Here are a couple of the ways I strive to channel emotion into process and not into a self-defeating obsession with outcomes:

  • I keep an investing journal where I document research, investment theses, thesis breaks, trades and post-mortems of exited investments. I will also write own my feelings and views of difficult situations or frustrating outcomes.
  • My emphasis is always on following my process. Making money on random gambles or “lottery ticket” type investments doesn’t count as success. My process does not revolve around “making money.” The goal of my process is to validate or disprove investment theses.
  • Thus, selling out of a bad investment is not failure. Exiting bad investments quickly allows me to redeploy that capital into better quality investments. Some of the worst investing mistakes (think Valeant) have been made by people being unwilling to admit they are wrong.

For a process-oriented investor, much of what passes for “investing” seems silly–like poker players on a tilt or dogs chasing cars.

Making Mistakes

Investing is a humbling activity. Mistakes are inevitable. Every Warren Buffett has his Dexter Shoe Company. On top of that, there is the old saying that the market can stay irrational longer than you can remain solvent. It is often difficult (many would argue it is impossible) to distinguish between results generated through skill versus luck.

Because of this it is absolutely essential to focus on process versus outcomes. There are times you will make “mistakes” because of bad luck, despite a solid process. Other times mistakes will result from process gaps or failures. In this way you can distinguish versus “good mistakes” and “bad mistakes.” 

Good mistakes happen when you identify the correct investment thesis and you do the analysis but the investment position does not “work” (maybe because of timing). An example of this is the legion of short sellers who had The Big Short trade on in housing and mortgage bonds but ran out of time before the payoff, either because their investors ran out of patience or due to other portfolio issues.

Bad mistakes result from analytical blind spots or insufficient higher order thinking. Bad mistakes are things you should be getting right more often than not. If you dip-buy a bunch of oil companies following an oil price crash, for example, and you are not hedged to the commodity, and oil prices collapse further, and you lose even more money, then that is a bad mistake. You have fallen into a classical value trap.

The very worst mistakes are unforced errors stemming from laziness and/or hubris. Bill Ackman’s Valeant investment was the absolute worst kind of bad mistake. Not only did Ackman get Valeant spectacularly wrong, but he repeatedly deferred to Valeant management and rejected evidence contrary to his investment thesis. The result was a $4bn loss to his investors

Extrapolating beyond investing, this becomes a pretty robust framework for thinking about daily life.

Bad shit happens in life. A lot of the worst of it is completely out of our control. However, there are plenty of things you can control on a daily basis. The most foundational of these is awareness of your thought patterns and behavior.

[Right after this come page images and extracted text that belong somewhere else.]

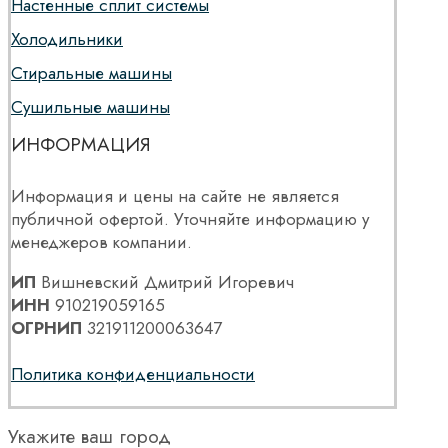
Настенные сплит системы
Холодильники
Стиральные машины
Сушильные машины
ИНФОРМАЦИЯ
Информация и цены на сайте не является
публичной офертой. Уточняйте информацию у
менеджеров компании.
ИП
Вишневский Дмитрий Игоревич
ИНН
910219059165
ОГРНИП
321911200063647
Политика конфиденциальности
Укажите ваш город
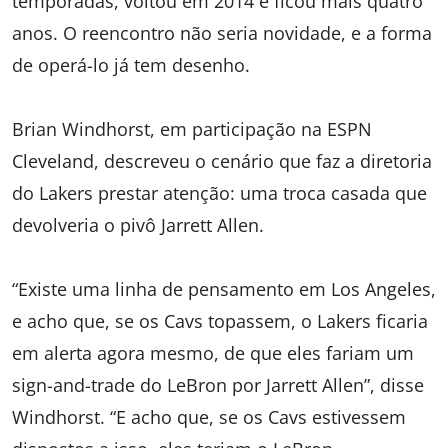
temporadas, voltou em 2014 e ficou mais quatro
anos. O reencontro não seria novidade, e a forma
de operá-lo já tem desenho.
Brian Windhorst, em participação na ESPN
Cleveland, descreveu o cenário que faz a diretoria
do Lakers prestar atenção: uma troca casada que
devolveria o pivô Jarrett Allen.
“Existe uma linha de pensamento em Los Angeles,
e acho que, se os Cavs topassem, o Lakers ficaria
em alerta agora mesmo, de que eles fariam um
sign-and-trade do LeBron por Jarrett Allen”, disse
Windhorst. “E acho que, se os Cavs estivessem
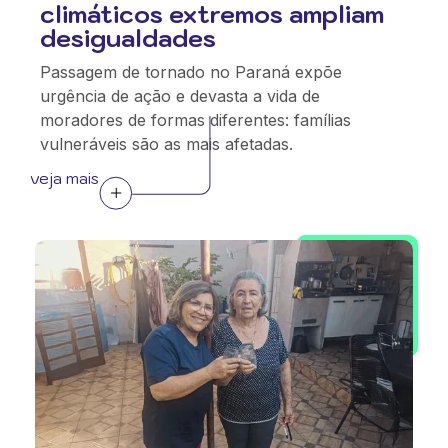
climáticos extremos ampliam
desigualdades
Passagem de tornado no Paraná expõe
urgência de ação e devasta a vida de
moradores de formas diferentes: famílias
vulneráveis são as mais afetadas.
veja mais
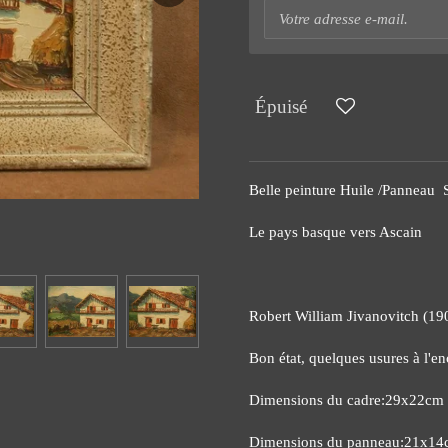
Épuisé
Belle peinture Huile /Panneau 
Le pays basque vers Ascain
Robert William Jivanovitch (19
Bon état, quelques usures à l'e
Dimensions du cadre:29x22cm
Dimensions du panneau:21x1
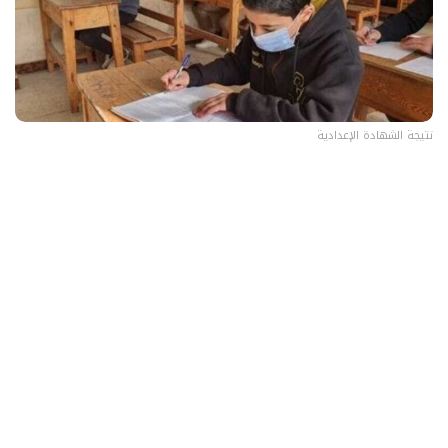
نتيجة الشهادة الإعدادية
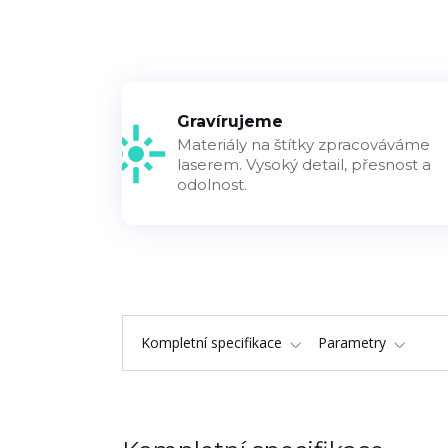
Gravírujeme
Materiály na štítky zpracováváme
laserem. Vysoký detail, přesnost a
odolnost.
Kompletní specifikace
Parametry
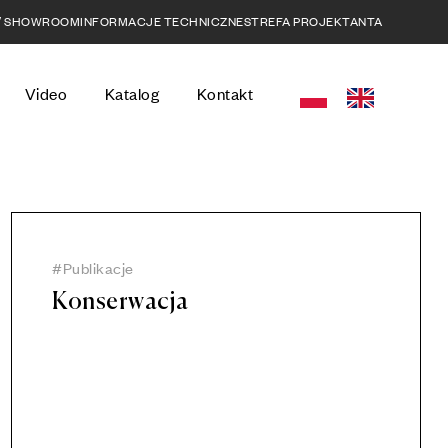
 / SHOWROOM
INFORMACJE TECHNICZNE
STREFA PROJEKTANTA
Video
Katalog
Kontakt
Publikacje
Konserwacja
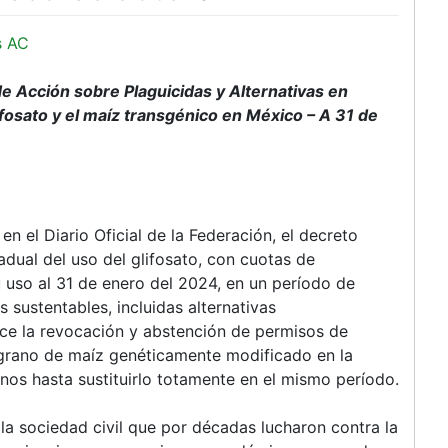
s AC
e Acción sobre Plaguicidas y Alternativas en
lifosato y el maíz transgénico en México – A 31 de
n el Diario Oficial de la Federación, el decreto
adual del uso del glifosato, con cuotas de
u uso al 31 de enero del 2024, en un período de
 sustentables, incluidas alternativas
ece la revocación y abstención de permisos de
 grano de maíz genéticamente modificado en la
nos hasta sustituirlo totamente en el mismo período.
 la sociedad civil que por décadas lucharon contra la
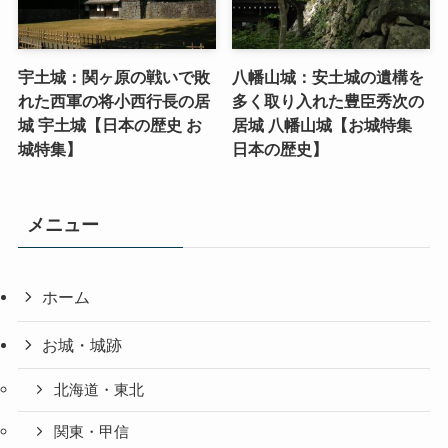
宇土城：関ヶ原の戦いで敗
八幡山城：安土城の遺構を
れた西軍の将小西行長の居
多く取り入れた豊臣秀次の
城 宇土城【日本の歴史 お
居城 八幡山城【お城特集
城特集】
日本の歴史】
メニュー
ホーム
お城・城跡
北海道・東北
関東・甲信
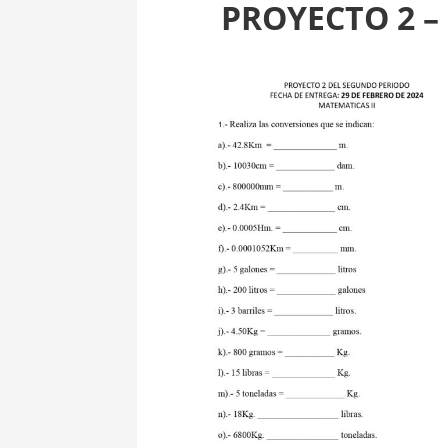
PROYECTO 2 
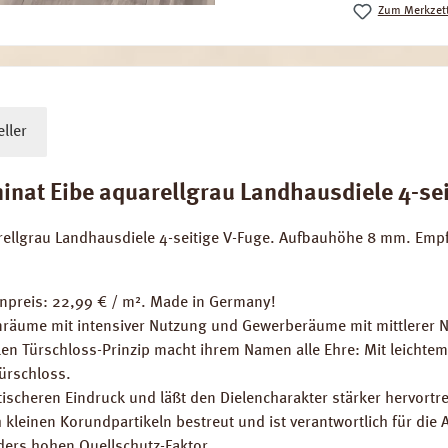
Zum Merkzett
ller
at Eibe aquarellgrau Landhausdiele 4-seiti
arellgrau Landhausdiele 4-seitige V-Fuge. Aufbauhöhe 8 mm. Em
tenpreis: 22,99 € / m². Made in Germany!
räume mit intensiver Nutzung und Gewerberäume mit mittlerer 
len Türschloss-Prinzip macht ihrem Namen alle Ehre: Mit leichte
Türschloss.
ischeren Eindruck und läßt den Dielencharakter stärker hervortre
 kleinen Korundpartikeln bestreut und ist verantwortlich für die 
ders hohen Quellschutz-Faktor.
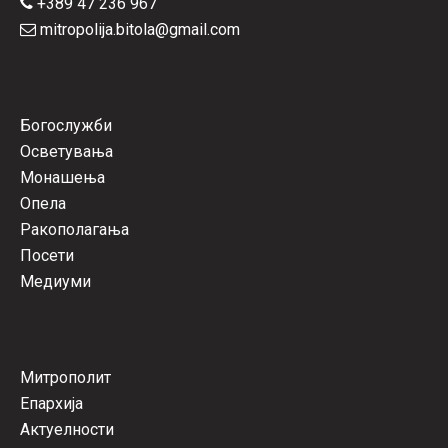
+389 47 236 967
mitropolija.bitola@gmail.com
Богослужби
Осветувања
Монашења
Опела
Ракополагања
Посети
Медиуми
Митрополит
Епархија
Актуелности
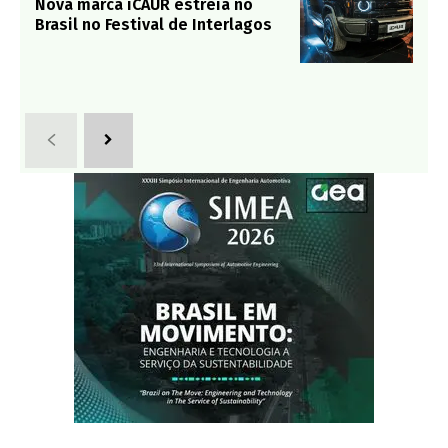
Nova marca iCAUR estreia no
Brasil no Festival de Interlagos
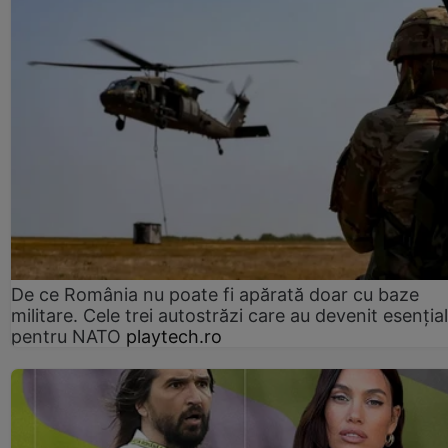
De ce România nu poate fi apărată doar cu baze
militare. Cele trei autostrăzi care au devenit esenția
pentru NATO
playtech.ro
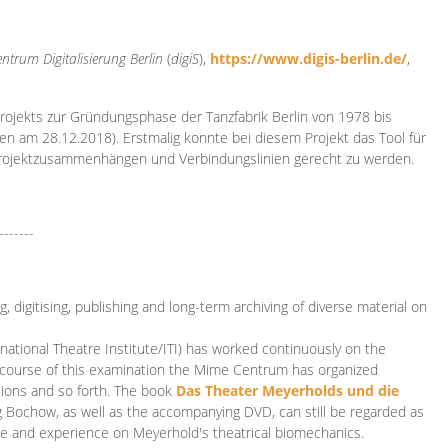
ntrum Digitalisierung
Berlin
(
digiS
),
https://www.digis-berlin.de/
,
rojekts zur Gründungsphase der Tanzfabrik Berlin von 1978 bis
en am 28.12.2018). Erstmalig konnte bei diesem Projekt das Tool für
Projektzusammenhängen und Verbindungslinien gerecht zu werden.
-------
 digitising, publishing and long-term archiving of diverse material on
ational Theatre Institute/ITI) has worked continuously on the
he course of this examination the Mime Centrum has organized
tions and so forth. The book
Das Theater Meyerholds und die
rg Bochow, as well as the accompanying DVD, can still be regarded as
e and experience on Meyerhold's theatrical biomechanics.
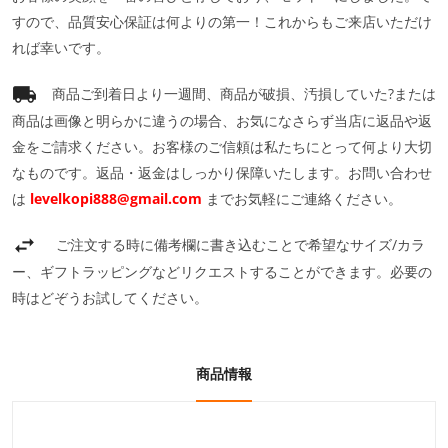
すので、品質安心保証は何よりの第一！これからもご来店いただけ
れば幸いです。
商品ご到着日より一週間、商品が破損、汚損していた?または
商品は画像と明らかに違うの場合、お気になさらず当店に返品や返
金をご請求ください。お客様のご信頼は私たちにとって何より大切
なものです。返品・返金はしっかり保障いたします。お問い合わせ
は
levelkopi888@gmail.com
までお気軽にご連絡ください。
ご注文する時に備考欄に書き込むことで希望なサイズ/カラ
ー、ギフトラッピングなどリクエストすることができます。必要の
時はどぞうお試してください。
商品情報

A surprising number of people do not choose to live a particular way so much as default to the behaviors that come most naturally to them. To these individuals, every misfortune is bad luck or the cosmos conspiring against them. I guarantee you have met someone who fits this profile. You are likely related to at least one of these people: someone who is perpetually ill, or short on cash, or falling victim to some “random” calamity, pinballing from one misfortune to the next.

If your process for daily living involves no conscious effort at maintaining your health, mental acuity and financial stability, you will always be vulnerable to the random shocks the cosmos throws at you. These shocks are also more likely to have a catastrophic impact.

Process, process, process! Mistakes are inevitable. What is not a foregone conclusion is what, if anything, you will learn from them.